Criminal Lawyers Scramble To Deal With New Challenges Amid Coronavirus
The coronavirus crisis is rapidly upending the practice of criminal law, as attorneys face new limits on private communication with clients.
“There are clients who truly have anxiety over the fact that they cannot meet with their lawyer,” said Sherry Levin Wallach, the deputy executive director of the Westchester County Legal Aid Society. “From a representation standpoint, you can’t shut down. In our business, criminal justice, you can’t just say, ‘Sorry, we’re closing Legal Aid.’”
Amid court closures and the indefinite postponement of nonessential court functions, many lawyers find themselves having to navigate new forms of advocacy for their clients –– preventing health risks on top of protecting legal rights.
“I had a Manhattan judge who wanted to detain a client, but I convinced him to let the client self-surrender,” said Isabelle Kirshner of Clayman & Rosenberg in NYC. “It’s dangerous for those entering the jails and for inmates already incarcerated. It’s a human petri dish inside the jails.”
On Sunday, David Perez, a New York City Department of Correction investigator, became the first city employee to die from the coronavirus. An employee at Sing Sing Correctional Facility in Ossining tested positive for the virus on Tuesday.
“What are you going to do if an inmate gets sick?” asks César de Castro, whose firm is located in New York City. “You’re going to put them in isolation, which is a punitive measure?”
Even while criminal defense lawyers focus on the implications of coronavirus for incarcerated clients, they are confronting their own risks. After coming into contact with another lawyer at Westchester County Courthouse who tested positive, Richard Ferrante, a lawyer based in White Plains, voluntarily self-quarantined for the recommended period of 14 days from exposure.
Although he is out of quarantine and asymptomatic, Ferrante remains vigilant of the evolving implications for his clients.
“Public health has to be the number one priority,” said Ferrante. “But the people in jail are the biggest concern, because of the liberties at stake.”
Balancing public health and individual rights presents novel challenges for lawyers in what is quickly becoming an indefinite state of emergency. Lawyers with clients awaiting trial in criminal cases are grappling with curtailed options for communicating. The New York State Unified Court System announced on Monday that defendants awaiting trial will either have their cases adjourned or conducted remotely through video conferencing.

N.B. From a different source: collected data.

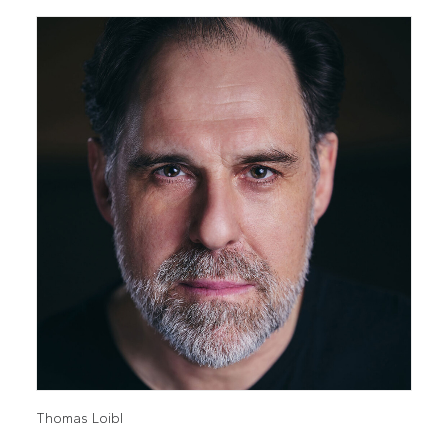
Thomas Loibl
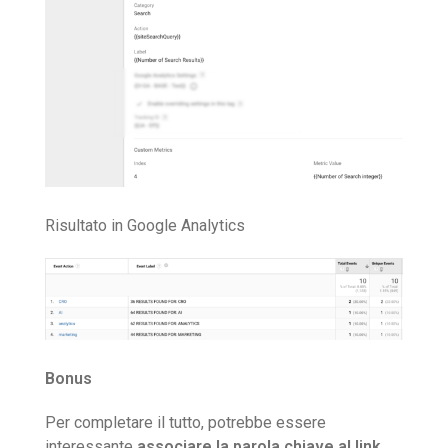
Risultato in Google Analytics
Bonus
Per completare il tutto, potrebbe essere
interessante
associare la parola chiave al link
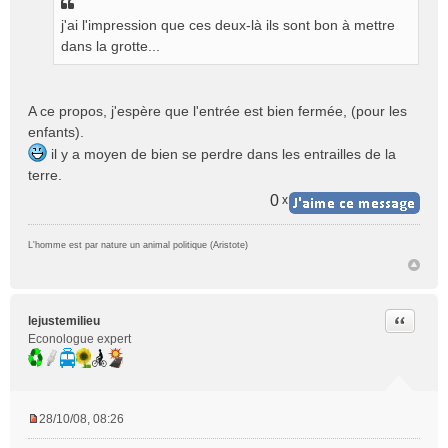
s
j'ai l'impression que ces deux-là ils sont bon à mettre
a
g
dans la grotte...
e
n
o
A ce propos, j'espère que l'entrée est bien fermée, (pour les
n
enfants).
l
u
il y a moyen de bien se perdre dans les entrailles de la
terre.
0
x
L'homme est par nature un animal politique (Aristote)
Citer
lejustemilieu
Econologue expert
28/10/08, 08:26
M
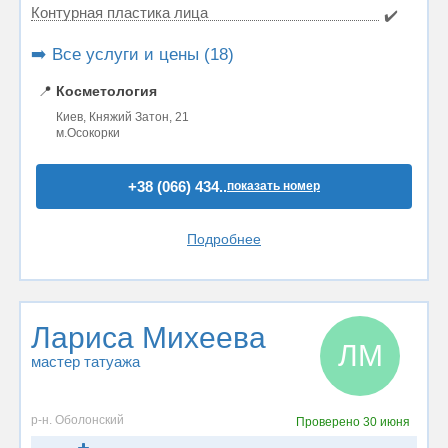
Контурная пластика лица
✔️
➡️ Все услуги и цены (18)
📍
Косметология
Киев, Княжий Затон, 21
м.Осокорки
+38 (066) 434..
показать номер
Подробнее
Лариса Михеева
ЛМ
мастер татуажа
р-н. Оболонский
Проверено
30 июня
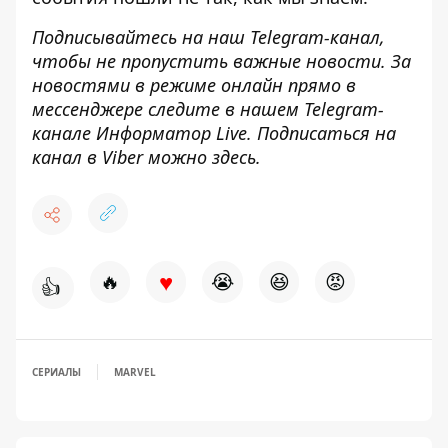
Подписывайтесь на наш
Telegram-канал
,
чтобы не пропустить важные новости. За
новостями в режиме онлайн прямо в
мессенджере следите в нашем Telegram-
канале
Информатор Live
. Подписаться на
канал в Viber можно
здесь
.
♥
🔥
😭
😆
😡
👍
СЕРИАЛЫ
MARVEL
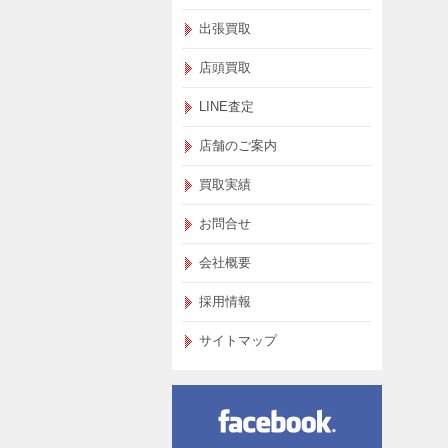
出張買取
店頭買取
LINE査定
店舗のご案内
買取実績
お問合せ
会社概要
採用情報
サイトマップ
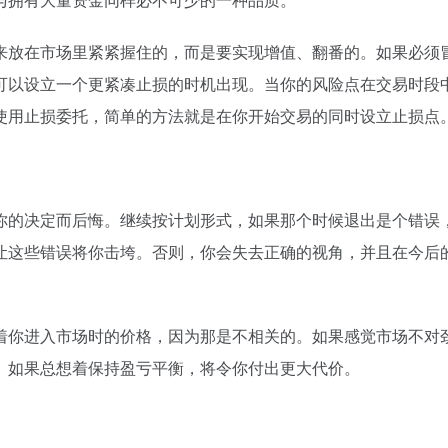
来放在市场里紧紧握住的，而是要实现增值、翻番的。如果必须
可以设立一个更紧凑止损的时机出现。当你的风险点在交易时段
使用止损委托，简单的方法就是在你开始交易的同时设立止损点
你的决定而后悔。继续按计划形式，如果那个时候退出是个错误
让这些错误将你击垮。否则，你会失去正确的视角，并且在今后
着你进入市场时的价格，因为那是不相关的。如果感觉市场不对
。如果总想着保持盈亏平衡，将令你付出更大代价。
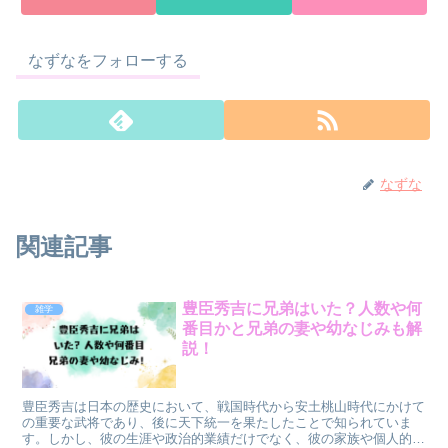
なずなをフォローする
なずな
関連記事
豊臣秀吉に兄弟はいた？人数や何
雑学
番目かと兄弟の妻や幼なじみも解
説！
豊臣秀吉は日本の歴史において、戦国時代から安土桃山時代にかけて
の重要な武将であり、後に天下統一を果たしたことで知られていま
す。しかし、彼の生涯や政治的業績だけでなく、彼の家族や個人的な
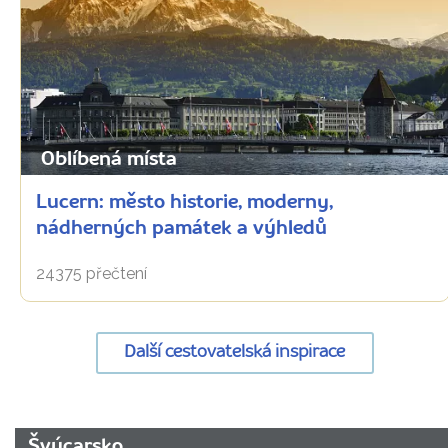
Oblíbená místa
Lucern: město historie, moderny,
nádherných památek a výhledů
24375 přečtení
Další cestovatelská inspirace
URL
Švýcarsko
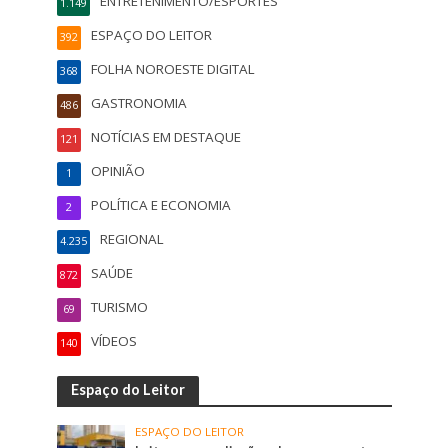
ENTRETENIMENTO/ESPORTES
1.149
ESPAÇO DO LEITOR
392
FOLHA NOROESTE DIGITAL
368
GASTRONOMIA
486
NOTÍCIAS EM DESTAQUE
121
OPINIÃO
1
POLÍTICA E ECONOMIA
2
REGIONAL
4.235
SAÚDE
872
TURISMO
69
VÍDEOS
140
Espaço do Leitor
ESPAÇO DO LEITOR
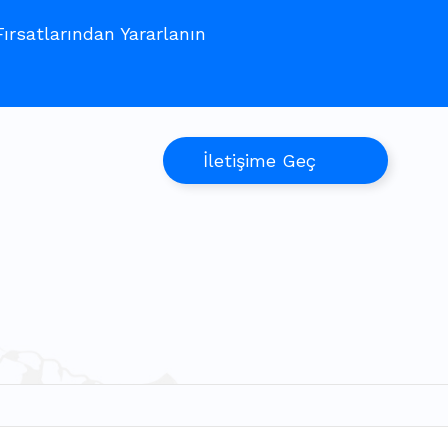
rsatlarından Yararlanın
İletişime Geç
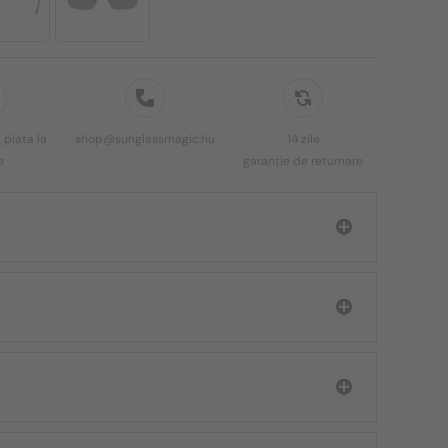
 plata la
shop@sunglassmagic.hu
14 zile
e
garanție de returnare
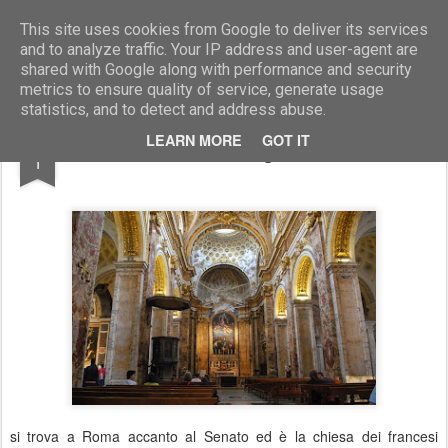
Marcellino Radogna - Fotonotizie per la stampa
This site uses cookies from Google to deliver its services
and to analyze traffic. Your IP address and user-agent are
shared with Google along with performance and security
metrics to ensure quality of service, generate usage
statistics, and to detect and address abuse.
MAR
LEARN MORE
GOT IT
Chiesa di San Luigi dei Francesi
1
si trova a Roma accanto al Senato ed è la chiesa dei francesi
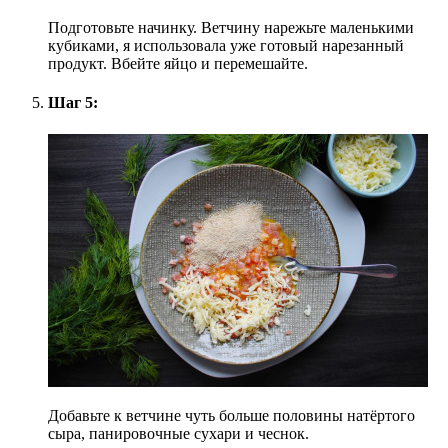
Подготовьте начинку. Ветчину нарежьте маленькими
кубиками, я использовала уже готовый нарезанный
продукт. Вбейте яйцо и перемешайте.
Шаг 5:
Добавьте к ветчине чуть больше половины натёртого
сыра, панировочные сухари и чеснок.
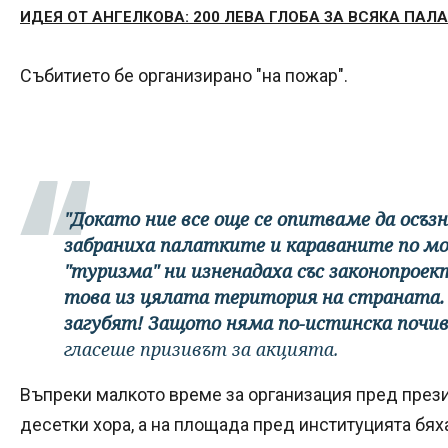
ИДЕЯ ОТ АНГЕЛКОВА: 200 ЛЕВА ГЛОБА ЗА ВСЯКА ПАЛ
Събитието бе организирано "на пожар".
"Докато ние все още се опитваме да осъ
забраниха палатките и караваните по м
"туризма" ни изненадаха със законопрое
това из цялата територия на страната. 
загубят! Защото няма по-истинска почив
гласеше призивът за акцията.
Въпреки малкото време за организация пред прези
десетки хора, а на площада пред институцията бях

“Video conferencing is not ideal,” said Wallach. “Currently as it exists, any video conferencing done with our clients is ‘on the blocks,’ meaning that for them it’s not private. Without that privacy, very little can get accomplished –– you can’t even do a full initial interview of an individual.”
Wallach noted New York’s new bail law as a silver lining. In New York State, the new bail reform law took effect on Jan. 1, eliminating pretrial detention and cash bail for most misdemeanors and nonviolent felonies –– an estimated 90 percent of arrests.
Wallach called the new bail law “a blessing to the system as many more people can and are being given appearance tickets, which reduces the need for off-hour arraignments and fewer people being held in custody.”
People who have been charged with felonies and are out on bail are adjourned until further notice, wrote Chief Administrative Judge Lawrence Marks.
De Castro, whose practice focuses on federal criminal defense, noted the different circumstances for federal cases. “Right now, I think detention is the huge issue. Because unlike New York City with bail reform and a lot of the jails being empty, we’re the opposite. Anybody who gets indicted on a narcotics conspiracy or anything related to a firearm, there’s a presumption of detention.”
Governor Cuomo made clear on Wednesday that he expects the number of coronavirus cases to peak around May 1.
“For me the question is: At what point do we say that this is really a violation of due process?” said Wallach. “You are dealing with people’s rights.”
Court closures are not unprecedented in New York. On the day of the Sept. 11 terror attacks, the courts closed statewide. State officials sought to reopen the courts as swiftly as possible to ensure their unimpeded operations in the face of terrorism, and all state courts resumed business by Sept. 17.
In 2012, state courts in Manhattan were closed for the week following Hurricane Sandy.
Coronavirus, by contrast, continues to spread nationally and around the world, with many health officials concerned about the lag-time between transmission and testing.
“The most surreal moment I’ve experienced is 9/11, seeing the smoke from the towers,” Ferrante said. “But you knew there was an end in sight. If you had said a week ago that we’d be in this position, I would have said it won’t go that far.”